(ENTRIES SUPPLIED begins)
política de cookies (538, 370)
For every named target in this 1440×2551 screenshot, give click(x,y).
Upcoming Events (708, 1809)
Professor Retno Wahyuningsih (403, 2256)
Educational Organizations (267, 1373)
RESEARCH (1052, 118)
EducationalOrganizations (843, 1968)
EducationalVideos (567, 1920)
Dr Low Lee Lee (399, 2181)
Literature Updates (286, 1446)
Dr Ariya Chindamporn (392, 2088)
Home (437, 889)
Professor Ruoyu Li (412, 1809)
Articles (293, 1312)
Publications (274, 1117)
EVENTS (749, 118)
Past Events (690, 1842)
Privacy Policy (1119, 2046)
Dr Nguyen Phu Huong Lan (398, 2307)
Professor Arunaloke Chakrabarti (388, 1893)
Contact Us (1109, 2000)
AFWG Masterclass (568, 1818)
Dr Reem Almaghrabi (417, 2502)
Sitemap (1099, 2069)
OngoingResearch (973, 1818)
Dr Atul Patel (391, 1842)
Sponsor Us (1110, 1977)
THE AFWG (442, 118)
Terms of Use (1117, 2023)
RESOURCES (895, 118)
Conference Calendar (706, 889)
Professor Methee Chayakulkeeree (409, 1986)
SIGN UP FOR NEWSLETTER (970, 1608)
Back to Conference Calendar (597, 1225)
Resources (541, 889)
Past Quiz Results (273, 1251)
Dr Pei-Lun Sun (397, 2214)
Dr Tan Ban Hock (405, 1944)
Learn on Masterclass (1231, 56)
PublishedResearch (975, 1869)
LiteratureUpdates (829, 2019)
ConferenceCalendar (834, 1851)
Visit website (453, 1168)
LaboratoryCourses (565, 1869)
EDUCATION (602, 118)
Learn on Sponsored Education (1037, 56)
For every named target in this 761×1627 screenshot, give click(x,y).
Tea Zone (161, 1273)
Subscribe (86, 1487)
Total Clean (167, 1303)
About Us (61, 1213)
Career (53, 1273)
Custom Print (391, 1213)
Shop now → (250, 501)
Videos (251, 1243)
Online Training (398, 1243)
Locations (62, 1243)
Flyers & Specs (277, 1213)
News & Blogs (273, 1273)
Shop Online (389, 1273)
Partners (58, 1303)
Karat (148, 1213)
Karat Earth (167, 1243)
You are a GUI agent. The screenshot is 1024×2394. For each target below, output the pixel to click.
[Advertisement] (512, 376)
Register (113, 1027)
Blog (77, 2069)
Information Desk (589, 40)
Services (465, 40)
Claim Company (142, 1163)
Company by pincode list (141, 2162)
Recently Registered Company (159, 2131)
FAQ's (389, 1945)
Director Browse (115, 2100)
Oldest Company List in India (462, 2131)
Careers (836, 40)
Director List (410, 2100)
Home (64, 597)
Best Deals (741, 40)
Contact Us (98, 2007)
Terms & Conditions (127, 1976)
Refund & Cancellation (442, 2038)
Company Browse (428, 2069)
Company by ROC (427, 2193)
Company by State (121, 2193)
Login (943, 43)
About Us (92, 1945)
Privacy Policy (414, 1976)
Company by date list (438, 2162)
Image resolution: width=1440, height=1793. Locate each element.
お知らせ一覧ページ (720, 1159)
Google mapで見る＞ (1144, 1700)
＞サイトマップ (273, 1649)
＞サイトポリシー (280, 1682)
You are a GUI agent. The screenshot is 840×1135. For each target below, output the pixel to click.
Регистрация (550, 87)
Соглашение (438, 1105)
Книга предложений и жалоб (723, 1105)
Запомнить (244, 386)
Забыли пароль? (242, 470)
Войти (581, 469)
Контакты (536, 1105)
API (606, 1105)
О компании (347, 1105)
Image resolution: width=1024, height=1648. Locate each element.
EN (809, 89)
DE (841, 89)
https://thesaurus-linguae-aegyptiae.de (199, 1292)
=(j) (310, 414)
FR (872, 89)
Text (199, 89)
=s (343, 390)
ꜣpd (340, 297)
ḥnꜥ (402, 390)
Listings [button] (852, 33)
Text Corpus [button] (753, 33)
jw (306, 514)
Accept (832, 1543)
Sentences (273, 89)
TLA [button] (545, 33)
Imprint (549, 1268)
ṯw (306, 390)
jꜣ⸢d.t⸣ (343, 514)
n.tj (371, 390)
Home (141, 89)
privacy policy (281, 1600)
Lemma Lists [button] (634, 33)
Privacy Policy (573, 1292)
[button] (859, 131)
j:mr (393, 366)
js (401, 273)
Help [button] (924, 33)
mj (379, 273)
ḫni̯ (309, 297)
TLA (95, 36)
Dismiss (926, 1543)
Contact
(ENTRIES SUPPLIED ends)
### [WORK TASK]
An exact copy of every record is needed, so retype them all.

### [RESPONSE BOX]
política de cookies (538, 370)
For every named target in this 1440×2551 screenshot, give click(x,y).
Upcoming Events (708, 1809)
Professor Retno Wahyuningsih (403, 2256)
Educational Organizations (267, 1373)
RESEARCH (1052, 118)
EducationalOrganizations (843, 1968)
EducationalVideos (567, 1920)
Dr Low Lee Lee (399, 2181)
Literature Updates (286, 1446)
Dr Ariya Chindamporn (392, 2088)
Home (437, 889)
Professor Ruoyu Li (412, 1809)
Articles (293, 1312)
Publications (274, 1117)
EVENTS (749, 118)
Past Events (690, 1842)
Privacy Policy (1119, 2046)
Dr Nguyen Phu Huong Lan (398, 2307)
Professor Arunaloke Chakrabarti (388, 1893)
Contact Us (1109, 2000)
AFWG Masterclass (568, 1818)
Dr Reem Almaghrabi (417, 2502)
Sitemap (1099, 2069)
OngoingResearch (973, 1818)
Dr Atul Patel (391, 1842)
Sponsor Us (1110, 1977)
THE AFWG (442, 118)
Terms of Use (1117, 2023)
RESOURCES (895, 118)
Conference Calendar (706, 889)
Professor Methee Chayakulkeeree (409, 1986)
SIGN UP FOR NEWSLETTER (970, 1608)
Back to Conference Calendar (597, 1225)
Resources (541, 889)
Past Quiz Results (273, 1251)
Dr Pei-Lun Sun (397, 2214)
Dr Tan Ban Hock (405, 1944)
Learn on Masterclass (1231, 56)
PublishedResearch (975, 1869)
LiteratureUpdates (829, 2019)
ConferenceCalendar (834, 1851)
Visit website (453, 1168)
LaboratoryCourses (565, 1869)
EDUCATION (602, 118)
Learn on Sponsored Education (1037, 56)
For every named target in this 761×1627 screenshot, give click(x,y).
Tea Zone (161, 1273)
Subscribe (86, 1487)
Total Clean (167, 1303)
About Us (61, 1213)
Career (53, 1273)
Custom Print (391, 1213)
Shop now → (250, 501)
Videos (251, 1243)
Online Training (398, 1243)
Locations (62, 1243)
Flyers & Specs (277, 1213)
News & Blogs (273, 1273)
Shop Online (389, 1273)
Partners (58, 1303)
Karat (148, 1213)
Karat Earth (167, 1243)
You are a GUI agent. The screenshot is 1024×2394. For each target below, output the pixel to click.
[Advertisement] (512, 376)
Register (113, 1027)
Blog (77, 2069)
Information Desk (589, 40)
Services (465, 40)
Claim Company (142, 1163)
Company by pincode list (141, 2162)
Recently Registered Company (159, 2131)
FAQ's (389, 1945)
Director Browse (115, 2100)
Oldest Company List in India (462, 2131)
Careers (836, 40)
Director List (410, 2100)
Home (64, 597)
Best Deals (741, 40)
Contact Us (98, 2007)
Terms & Conditions (127, 1976)
Refund & Cancellation (442, 2038)
Company Browse (428, 2069)
Company by ROC (427, 2193)
Company by State (121, 2193)
Login (943, 43)
About Us (92, 1945)
Privacy Policy (414, 1976)
Company by date list (438, 2162)
Image resolution: width=1440, height=1793. Locate each element.
お知らせ一覧ページ (720, 1159)
Google mapで見る＞ (1144, 1700)
＞サイトマップ (273, 1649)
＞サイトポリシー (280, 1682)
You are a GUI agent. The screenshot is 840×1135. For each target below, output the pixel to click.
Регистрация (550, 87)
Соглашение (438, 1105)
Книга предложений и жалоб (723, 1105)
Запомнить (244, 386)
Забыли пароль? (242, 470)
Войти (581, 469)
Контакты (536, 1105)
API (606, 1105)
О компании (347, 1105)
Image resolution: width=1024, height=1648. Locate each element.
EN (809, 89)
DE (841, 89)
https://thesaurus-linguae-aegyptiae.de (199, 1292)
=(j) (310, 414)
FR (872, 89)
Text (199, 89)
=s (343, 390)
ꜣpd (340, 297)
ḥnꜥ (402, 390)
Listings [button] (852, 33)
Text Corpus [button] (753, 33)
jw (306, 514)
Accept (832, 1543)
Sentences (273, 89)
TLA [button] (545, 33)
Imprint (549, 1268)
ṯw (306, 390)
jꜣ⸢d.t⸣ (343, 514)
n.tj (371, 390)
Home (141, 89)
privacy policy (281, 1600)
Lemma Lists [button] (634, 33)
Privacy Policy (573, 1292)
[button] (859, 131)
j:mr (393, 366)
js (401, 273)
Help [button] (924, 33)
mj (379, 273)
ḫni̯ (309, 297)
TLA (95, 36)
Dismiss (926, 1543)
Contact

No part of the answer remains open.